While shopping for our New Years guests here in upstate NY, I was standing in line at the Price Chopper Deli on New Years Eve day. A middle-aged woman (about my age, that is) was at the head of the line and said to the woman behind the counter: "Happy New Year! This is going to be a good year! This is the year we're gonna get rid of him. We're gonna send him back to Hawaii. We're gonna get rid of all of them."
I assume she meant this would be the year Obama is not re-elected. I think she may have been a freind or acquaitance of the deli woman whom I have seen wearing a Sarah Palin hat once, so she was probably in agreement with the customer's views. What I didn't get was did she mean that in addition to unseating Obama, the Congressional incumbents would also lose their elections? Or did she just mean Democrats?
I wisely held my tongue and did not engage with her. After all, she's entitled to her opinion.
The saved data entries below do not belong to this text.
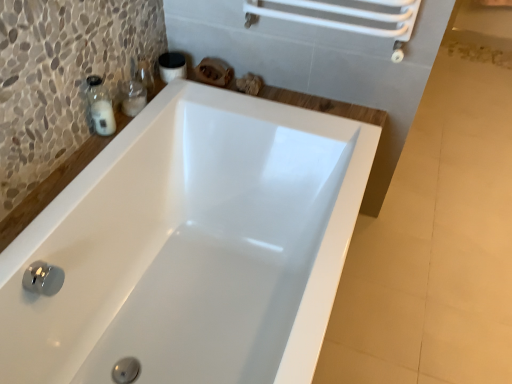 Question: Is transparent glass soap dispenser at upper left smaller than white glossy bathtub at center?

Choices:
 (A) no
 (B) yes

Answer: (B)

Question: Is transparent glass soap dispenser at upper left not inside white glossy bathtub at center?

Choices:
 (A) no
 (B) yes

Answer: (B)

Question: Does transparent glass soap dispenser at upper left appear on the right side of white glossy bathtub at center?

Choices:
 (A) yes
 (B) no

Answer: (B)

Question: From the image's perspective, is transparent glass soap dispenser at upper left under white glossy bathtub at center?

Choices:
 (A) no
 (B) yes

Answer: (A)

Question: Is transparent glass soap dispenser at upper left further to camera compared to white glossy bathtub at center?

Choices:
 (A) no
 (B) yes

Answer: (B)

Question: Considering the relative sizes of transparent glass soap dispenser at upper left and white glossy bathtub at center in the image provided, is transparent glass soap dispenser at upper left thinner than white glossy bathtub at center?

Choices:
 (A) no
 (B) yes

Answer: (B)

Question: Is white glossy bathtub at center located outside transparent glass soap dispenser at upper left?

Choices:
 (A) yes
 (B) no

Answer: (A)

Question: Is white glossy bathtub at center facing towards transparent glass soap dispenser at upper left?

Choices:
 (A) yes
 (B) no

Answer: (B)

Question: Does white glossy bathtub at center have a lesser height compared to transparent glass soap dispenser at upper left?

Choices:
 (A) yes
 (B) no

Answer: (B)

Question: Can you confirm if white glossy bathtub at center is positioned to the right of transparent glass soap dispenser at upper left?

Choices:
 (A) no
 (B) yes

Answer: (B)

Question: Can you confirm if white glossy bathtub at center is positioned to the left of transparent glass soap dispenser at upper left?

Choices:
 (A) no
 (B) yes

Answer: (A)

Question: From the image's perspective, is white glossy bathtub at center under transparent glass soap dispenser at upper left?

Choices:
 (A) no
 (B) yes

Answer: (B)

Question: Is transparent glass soap dispenser at upper left to the left or to the right of white glossy bathtub at center in the image?

Choices:
 (A) left
 (B) right

Answer: (A) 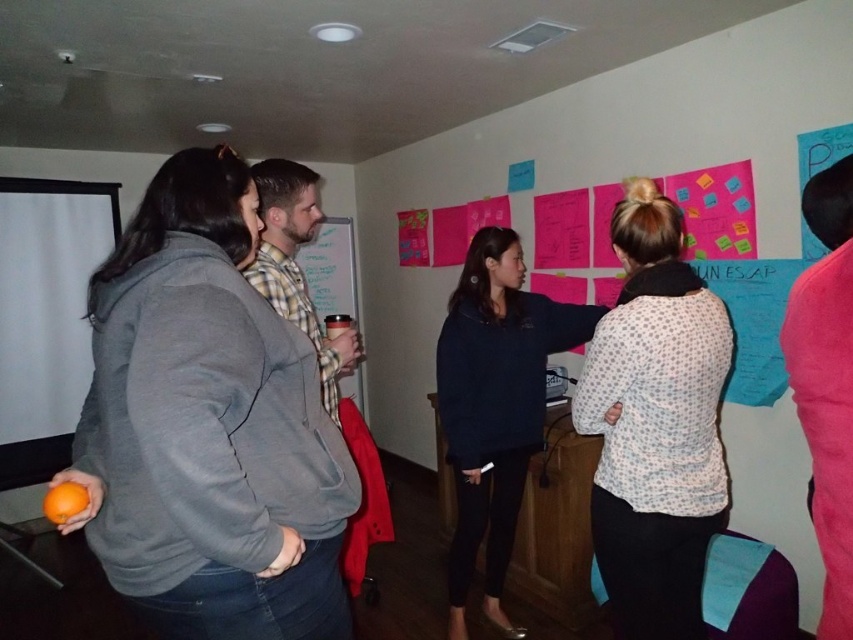 Question: Can you confirm if dark blue sweater at center is wider than plaid fabric shirt at center?

Choices:
 (A) no
 (B) yes

Answer: (B)

Question: Which point appears farthest from the camera in this image?

Choices:
 (A) (329, 337)
 (B) (331, 340)
 (C) (178, 512)

Answer: (A)

Question: Which point is farther to the camera?

Choices:
 (A) (53, 499)
 (B) (672, 371)

Answer: (B)

Question: Considering the relative positions of dark blue sweater at center and orange matte at lower left in the image provided, where is dark blue sweater at center located with respect to orange matte at lower left?

Choices:
 (A) above
 (B) below

Answer: (B)

Question: Which of the following is the closest to the observer?

Choices:
 (A) (631, 586)
 (B) (154, 275)
 (C) (271, 276)
 (D) (343, 324)

Answer: (B)

Question: Does white dotted shirt at center appear on the left side of plaid fabric shirt at center?

Choices:
 (A) yes
 (B) no

Answer: (B) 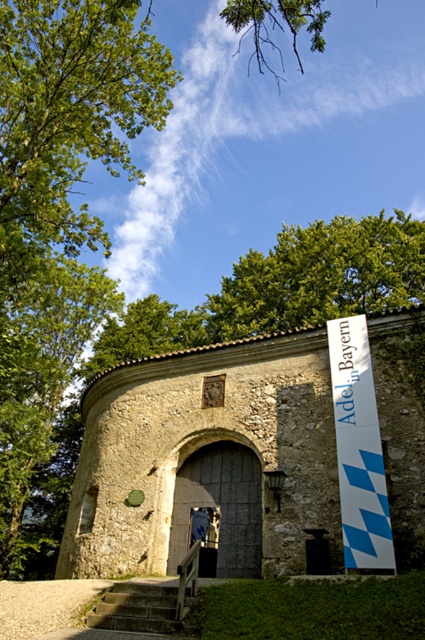 You are standing in front of the historic stone structure and want to locate the point at coordinates (320, 275). According to the scene description, where would this point be located?

The point at coordinates (320, 275) is on the green leafy tree at upper center.

You are standing at the base of the concrete stairs at lower center and want to reach the blue and white checkered banner at right. Which direction should you move to get closer to the banner?

To get closer to the blue and white checkered banner at right, you should move to the right since the banner is positioned to the right of the concrete stairs at lower center.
But if I had known her, I would have said something like, "So you want rich people not to have pay their fair share of taxes? You have no problem with paying higher payroll taxes--you look like you're middle class so that's what'll happen. You're OK with health insurance companies discriminating against people with pre-existing conditions? You don't think a woman should ever have the right to get an abortion, no matter what the circumstances or that I should be able to marry my partner? That's what you want? Fine."
I also could have said "Well, you know if you're a New York Republican, your vote for President doesn't really count, because of this antiquated electoral college system and the fact that the majority of people in this state will go for Obama."
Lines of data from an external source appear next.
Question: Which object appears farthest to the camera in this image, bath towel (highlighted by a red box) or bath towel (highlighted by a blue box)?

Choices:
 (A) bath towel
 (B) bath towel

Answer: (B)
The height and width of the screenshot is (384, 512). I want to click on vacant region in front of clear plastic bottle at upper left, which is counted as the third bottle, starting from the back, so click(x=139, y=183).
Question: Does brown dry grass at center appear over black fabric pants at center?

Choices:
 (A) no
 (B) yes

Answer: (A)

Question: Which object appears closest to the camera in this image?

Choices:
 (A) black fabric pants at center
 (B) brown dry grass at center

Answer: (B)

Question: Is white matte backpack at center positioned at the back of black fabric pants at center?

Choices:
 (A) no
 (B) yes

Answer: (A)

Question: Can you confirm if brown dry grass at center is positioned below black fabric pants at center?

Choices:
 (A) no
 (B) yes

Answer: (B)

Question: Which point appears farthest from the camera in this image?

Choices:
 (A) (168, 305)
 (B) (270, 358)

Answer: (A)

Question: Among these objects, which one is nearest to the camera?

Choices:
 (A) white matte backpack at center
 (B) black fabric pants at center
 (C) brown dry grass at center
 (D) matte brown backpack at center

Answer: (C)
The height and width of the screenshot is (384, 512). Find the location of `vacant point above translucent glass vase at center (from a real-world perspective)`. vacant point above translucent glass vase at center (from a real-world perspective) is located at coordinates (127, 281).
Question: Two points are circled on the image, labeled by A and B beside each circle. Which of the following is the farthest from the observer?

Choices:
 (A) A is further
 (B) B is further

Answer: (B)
As I composed pithy arguments, the woman got her meat and wished everyone a happy new year again and repeated her prediction "This is the year we get rid of all of them!"
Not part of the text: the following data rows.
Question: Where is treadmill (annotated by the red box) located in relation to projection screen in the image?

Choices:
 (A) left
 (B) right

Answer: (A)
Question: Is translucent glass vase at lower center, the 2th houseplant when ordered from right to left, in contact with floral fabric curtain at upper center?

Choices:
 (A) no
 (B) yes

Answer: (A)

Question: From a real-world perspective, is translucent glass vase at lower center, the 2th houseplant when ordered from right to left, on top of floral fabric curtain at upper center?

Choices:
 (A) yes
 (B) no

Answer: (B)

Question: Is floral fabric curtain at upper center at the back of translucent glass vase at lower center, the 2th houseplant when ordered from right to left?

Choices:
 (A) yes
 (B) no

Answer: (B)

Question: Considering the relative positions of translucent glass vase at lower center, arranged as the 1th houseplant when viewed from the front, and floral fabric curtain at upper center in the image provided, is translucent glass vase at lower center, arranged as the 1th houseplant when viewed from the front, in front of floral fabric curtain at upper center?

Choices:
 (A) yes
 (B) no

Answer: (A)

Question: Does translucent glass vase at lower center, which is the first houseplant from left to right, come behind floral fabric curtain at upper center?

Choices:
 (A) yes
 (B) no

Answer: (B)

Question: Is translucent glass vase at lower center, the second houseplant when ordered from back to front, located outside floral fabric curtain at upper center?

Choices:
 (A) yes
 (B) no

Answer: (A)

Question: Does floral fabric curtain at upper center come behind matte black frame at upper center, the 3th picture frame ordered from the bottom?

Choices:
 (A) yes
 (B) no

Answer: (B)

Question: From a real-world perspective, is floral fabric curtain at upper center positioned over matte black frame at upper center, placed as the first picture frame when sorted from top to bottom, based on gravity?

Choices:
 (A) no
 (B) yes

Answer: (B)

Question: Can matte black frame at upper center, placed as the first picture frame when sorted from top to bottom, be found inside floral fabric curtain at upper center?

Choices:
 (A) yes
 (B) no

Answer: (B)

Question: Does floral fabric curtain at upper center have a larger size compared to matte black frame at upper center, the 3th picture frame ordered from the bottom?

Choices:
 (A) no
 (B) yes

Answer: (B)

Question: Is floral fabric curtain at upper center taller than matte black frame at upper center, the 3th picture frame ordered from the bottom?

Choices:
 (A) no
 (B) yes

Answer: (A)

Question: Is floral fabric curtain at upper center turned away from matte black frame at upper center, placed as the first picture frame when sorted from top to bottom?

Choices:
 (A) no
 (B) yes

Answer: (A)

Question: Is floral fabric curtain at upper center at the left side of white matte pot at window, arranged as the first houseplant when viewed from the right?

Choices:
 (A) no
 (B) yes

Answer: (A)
She could have been a Ron Paul-type libratarian and wanted to eliminate all federal government or most of it. She may have thought, "All this government, this is what causes all the unemployment and the high taxes and the crime." I remember as a kid those who feared the government as if it were a bogeyman were seen as fringe-element nut jobs. There was a movie called "Cold Turkey" in 1971 starring Dick Van Dyke about a town that gives up smoking to win a multi-million dollar prize. It was really sharp and satiric, not that kind of film you ever see today.
One of the whacky characters (played by Graham Jarvis) was an extreme right-winger who read books with titles like "Hello Big Government, Goodbye America." Dick Van Dyke's character--the local minister--enlists the nutty guy to act as an inspector to make sure no cigarettes got into town. This type or far-right extremist was seen as a crazy out-of-touch type then. Now they are the mainstream or at least a loud voice in the media. How do people like that--and the woman at deli (if she wants to get rid of government)-- get to be seen as not crazy.
It's big businesspeople like the Koch brothers pushing their deregulation and shrinking-government agenda through media like Fox. Their barely concealed message goes: "The liberal government will give all your hard-earned money to lazy welfare cases. Let the free market do whatever it wants. Everyone will come on top then." And people like the woman at the deli listen and don't think that unless you have government and regulation, big business will take away your Social Security, Medicare, consumer protection, environmental laws, workplace safety rules, equitable taxes, etc. etc.
Then it was my turn and I ordered some ham.